**Work order**. This exercise calls for every record to be returned exactly, with pictures removed.

Page layout parsing data:
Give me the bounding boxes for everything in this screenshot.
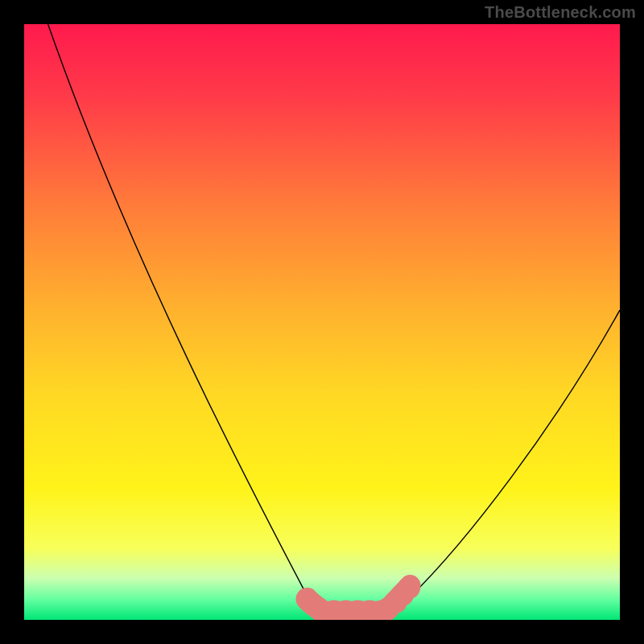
chart-frame: TheBottleneck.com: [0, 0, 644, 644]
gradient-background: [24, 24, 620, 620]
plot-area: [24, 24, 620, 620]
watermark-text: TheBottleneck.com: [485, 3, 636, 22]
chart-svg: [24, 24, 620, 620]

**Solution for this task**.
Give me the bounding boxes for everything in this screenshot.
chart-frame: TheBottleneck.com: [0, 0, 644, 644]
gradient-background: [24, 24, 620, 620]
plot-area: [24, 24, 620, 620]
watermark-text: TheBottleneck.com: [485, 3, 636, 22]
chart-svg: [24, 24, 620, 620]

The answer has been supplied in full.